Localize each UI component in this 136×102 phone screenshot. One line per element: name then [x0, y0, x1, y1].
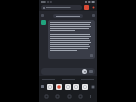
button[interactable]: Send: [82, 69, 87, 74]
button[interactable]: Tabs: [84, 5, 89, 10]
button[interactable]: Tool 0: [43, 93, 50, 99]
button[interactable]: More: [88, 93, 93, 99]
button[interactable]: Menu: [41, 13, 95, 18]
button[interactable]: Sticker 1: [56, 84, 62, 90]
button[interactable]: Sticker 4: [82, 84, 88, 90]
other: Menu: [41, 14, 44, 17]
button[interactable]: Tool 1: [54, 93, 61, 99]
button[interactable]: Sticker 0: [47, 84, 53, 90]
button[interactable]: Attach: [89, 70, 93, 73]
button[interactable]: More options: [91, 5, 95, 10]
button[interactable]: Tool 2: [66, 93, 73, 99]
button[interactable]: Close: [91, 85, 95, 89]
button[interactable]: Keyboard: [41, 85, 44, 88]
button[interactable]: Sticker 2: [65, 84, 71, 90]
other: Assistant avatar: [41, 20, 46, 25]
button[interactable]: Address bar: [41, 5, 82, 10]
button[interactable]: Send: [41, 68, 95, 75]
button[interactable]: Sticker 3: [73, 84, 79, 90]
other: Options: [92, 14, 95, 17]
button[interactable]: Tool 3: [77, 93, 84, 99]
button[interactable]: Copy: [48, 20, 95, 59]
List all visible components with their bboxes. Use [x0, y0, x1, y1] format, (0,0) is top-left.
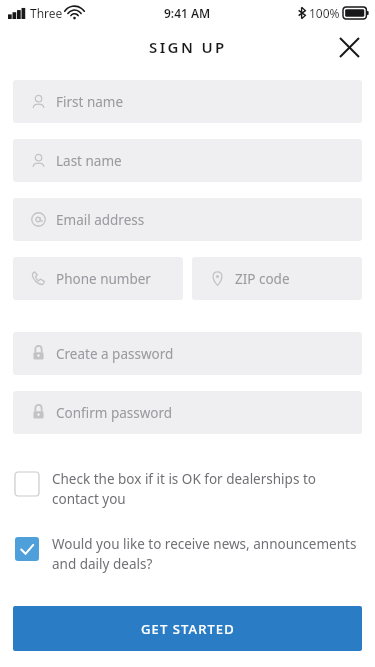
staticText: Phone number	[56, 270, 151, 288]
staticText: 100%	[309, 5, 340, 21]
staticText: GET STARTED	[141, 620, 235, 638]
staticText: First name	[56, 93, 124, 111]
button[interactable]: Create a password	[13, 332, 362, 375]
staticText: Confirm password	[56, 404, 173, 422]
button[interactable]: Email address	[13, 198, 362, 241]
button[interactable]: Last name	[13, 139, 362, 182]
button[interactable]: First name	[13, 80, 362, 123]
button[interactable]: Phone number	[13, 257, 183, 300]
staticText: ZIP code	[235, 270, 290, 288]
staticText: Check the box if it is OK for dealership…	[52, 470, 316, 488]
button[interactable]: Check the box if it is OK for dealership…	[15, 470, 360, 508]
staticText: SIGN UP	[149, 37, 227, 57]
button[interactable]: ZIP code	[192, 257, 362, 300]
button[interactable]: Close	[331, 29, 367, 65]
staticText: Email address	[56, 211, 145, 229]
staticText: Create a password	[56, 345, 174, 363]
button[interactable]: Would you like to receive news, announce…	[15, 535, 360, 573]
staticText: Would you like to receive news, announce…	[52, 535, 357, 553]
staticText: and daily deals?	[52, 555, 153, 573]
staticText: contact you	[52, 490, 126, 508]
staticText: 9:41 AM	[164, 5, 211, 21]
staticText: Last name	[56, 152, 122, 170]
button[interactable]: Confirm password	[13, 391, 362, 434]
staticText: Three	[30, 5, 63, 21]
button[interactable]: GET STARTED	[13, 606, 362, 651]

______

Filter the data above, keeping only lines that include the string "code".

[SOLUTION TO THIS EXERCISE]
staticText: ZIP code	[235, 270, 290, 288]
button[interactable]: ZIP code	[192, 257, 362, 300]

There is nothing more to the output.